Sunday, May 3, 2009

Clean desk policy

Query from a reader:

Should the HR implement a ‘Clean Desk Policy’? Recently, we had a case of confidential information which got compromised from an employee’s desk. What’s your take?

Ok. A clean desk policy is nice to have, especially if you work for a company dealing with financial records or high confidential data. In this case, since you haven’t mentioned the work area, I presume the data got compromised because of one person’s negligence rather than the entire organization (like a system that got hacked). So would you need to reprimand that one person or everyone in the organization? Is your intent to implement a clean desk policy so that everyone should know that confidential papers shouldn’t be left on their desks when they leave for the day? Then an email would suffice.

Else, you get into the next level of policy implementation which involves identifying who would be responsible for: tracking compliance, effectively run the program, documenting non-compliance and more paperwork.

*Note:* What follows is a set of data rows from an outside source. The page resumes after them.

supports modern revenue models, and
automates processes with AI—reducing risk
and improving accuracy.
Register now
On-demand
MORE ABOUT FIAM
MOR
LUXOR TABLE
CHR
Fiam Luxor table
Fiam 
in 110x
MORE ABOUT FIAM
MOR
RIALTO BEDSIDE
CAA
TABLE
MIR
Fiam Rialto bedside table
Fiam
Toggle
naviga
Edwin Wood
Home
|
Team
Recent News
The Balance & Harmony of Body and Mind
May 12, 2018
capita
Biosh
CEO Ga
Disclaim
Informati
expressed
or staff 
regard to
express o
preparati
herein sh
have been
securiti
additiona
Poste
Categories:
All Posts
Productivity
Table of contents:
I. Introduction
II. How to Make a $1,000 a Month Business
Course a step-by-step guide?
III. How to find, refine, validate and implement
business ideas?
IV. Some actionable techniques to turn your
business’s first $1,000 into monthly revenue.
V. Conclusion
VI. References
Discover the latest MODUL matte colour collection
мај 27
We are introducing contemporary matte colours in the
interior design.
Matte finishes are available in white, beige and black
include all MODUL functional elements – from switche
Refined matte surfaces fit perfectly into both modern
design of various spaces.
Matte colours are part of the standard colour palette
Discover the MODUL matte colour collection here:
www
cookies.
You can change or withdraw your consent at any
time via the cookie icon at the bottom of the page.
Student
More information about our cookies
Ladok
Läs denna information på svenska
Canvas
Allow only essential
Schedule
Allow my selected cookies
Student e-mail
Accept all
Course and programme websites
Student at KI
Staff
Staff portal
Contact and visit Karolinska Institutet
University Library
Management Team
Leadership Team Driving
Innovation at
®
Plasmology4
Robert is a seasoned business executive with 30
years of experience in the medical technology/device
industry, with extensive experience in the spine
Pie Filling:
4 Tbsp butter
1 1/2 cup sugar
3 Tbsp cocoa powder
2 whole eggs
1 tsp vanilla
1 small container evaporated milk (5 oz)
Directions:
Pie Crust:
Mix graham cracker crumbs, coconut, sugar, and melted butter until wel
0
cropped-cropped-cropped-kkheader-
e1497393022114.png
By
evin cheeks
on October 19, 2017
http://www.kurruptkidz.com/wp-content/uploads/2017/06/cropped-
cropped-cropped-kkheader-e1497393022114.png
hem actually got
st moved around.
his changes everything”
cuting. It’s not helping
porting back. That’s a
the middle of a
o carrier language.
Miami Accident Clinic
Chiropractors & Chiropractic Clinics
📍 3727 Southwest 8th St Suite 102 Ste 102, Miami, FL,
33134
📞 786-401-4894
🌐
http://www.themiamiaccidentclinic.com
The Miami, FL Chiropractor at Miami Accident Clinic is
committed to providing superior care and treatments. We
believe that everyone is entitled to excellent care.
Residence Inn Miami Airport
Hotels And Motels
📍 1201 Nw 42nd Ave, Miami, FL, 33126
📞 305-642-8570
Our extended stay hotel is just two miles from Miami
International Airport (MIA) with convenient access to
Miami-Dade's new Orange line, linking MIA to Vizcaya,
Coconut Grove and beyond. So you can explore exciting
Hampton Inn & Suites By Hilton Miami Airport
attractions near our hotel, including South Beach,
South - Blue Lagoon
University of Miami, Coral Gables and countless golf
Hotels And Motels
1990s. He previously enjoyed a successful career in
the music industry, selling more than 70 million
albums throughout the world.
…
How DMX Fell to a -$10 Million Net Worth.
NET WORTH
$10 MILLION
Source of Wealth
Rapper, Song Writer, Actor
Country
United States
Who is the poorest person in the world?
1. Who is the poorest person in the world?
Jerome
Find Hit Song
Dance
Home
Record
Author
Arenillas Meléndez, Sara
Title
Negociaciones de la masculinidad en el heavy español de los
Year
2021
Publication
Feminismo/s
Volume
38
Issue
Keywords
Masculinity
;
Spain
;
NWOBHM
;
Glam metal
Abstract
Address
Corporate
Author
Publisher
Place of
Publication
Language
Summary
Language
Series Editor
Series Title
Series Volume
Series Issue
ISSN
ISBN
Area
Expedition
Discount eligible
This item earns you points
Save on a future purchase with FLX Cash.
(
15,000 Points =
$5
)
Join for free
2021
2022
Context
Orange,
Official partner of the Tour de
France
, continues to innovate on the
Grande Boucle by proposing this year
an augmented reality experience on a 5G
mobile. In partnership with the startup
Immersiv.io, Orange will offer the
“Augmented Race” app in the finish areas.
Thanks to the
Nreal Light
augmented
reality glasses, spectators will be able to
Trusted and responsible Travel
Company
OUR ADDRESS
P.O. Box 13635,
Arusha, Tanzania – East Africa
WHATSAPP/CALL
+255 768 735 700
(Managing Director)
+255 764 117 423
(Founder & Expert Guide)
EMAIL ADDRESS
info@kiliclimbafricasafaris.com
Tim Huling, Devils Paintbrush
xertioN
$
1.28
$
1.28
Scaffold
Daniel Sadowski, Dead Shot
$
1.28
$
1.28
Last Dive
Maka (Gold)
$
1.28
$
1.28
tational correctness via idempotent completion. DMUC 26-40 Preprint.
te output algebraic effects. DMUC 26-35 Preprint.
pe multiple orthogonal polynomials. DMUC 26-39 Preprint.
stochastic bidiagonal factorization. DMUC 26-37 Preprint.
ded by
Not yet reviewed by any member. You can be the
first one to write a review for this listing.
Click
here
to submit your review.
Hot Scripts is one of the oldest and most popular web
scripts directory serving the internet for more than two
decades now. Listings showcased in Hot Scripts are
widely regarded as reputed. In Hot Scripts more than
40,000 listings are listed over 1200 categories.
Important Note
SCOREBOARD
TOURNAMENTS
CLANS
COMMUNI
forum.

A clean desk policy is more a common sense policy. Really. Think about it, your HR rep left Joe’s latest performance appraisal letter (don’t know why, we still print them!) on the desk and stepped out for a while. Jane comes by to the desk to get a query answered. The point is Jane didn’t come looking for info on Joe’s appraisal; the info she got was incidental. Right? Not sure why she had to read something that wasn’t meant for her. That’s another issue. A bigger one. Sorry, I digress. But the person at fault should be the one who left the appraisal letter on the desk, completely aware that people drop-by frequently.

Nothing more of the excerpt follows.